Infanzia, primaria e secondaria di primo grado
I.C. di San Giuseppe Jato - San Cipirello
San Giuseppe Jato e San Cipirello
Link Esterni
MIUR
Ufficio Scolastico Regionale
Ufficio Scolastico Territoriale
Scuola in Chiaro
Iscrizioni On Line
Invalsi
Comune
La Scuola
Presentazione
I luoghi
------------------------------------------------------------
When the entries above show the word "Ufficio" in a line, copy that line out.

Ufficio Scolastico Regionale
Ufficio Scolastico Territoriale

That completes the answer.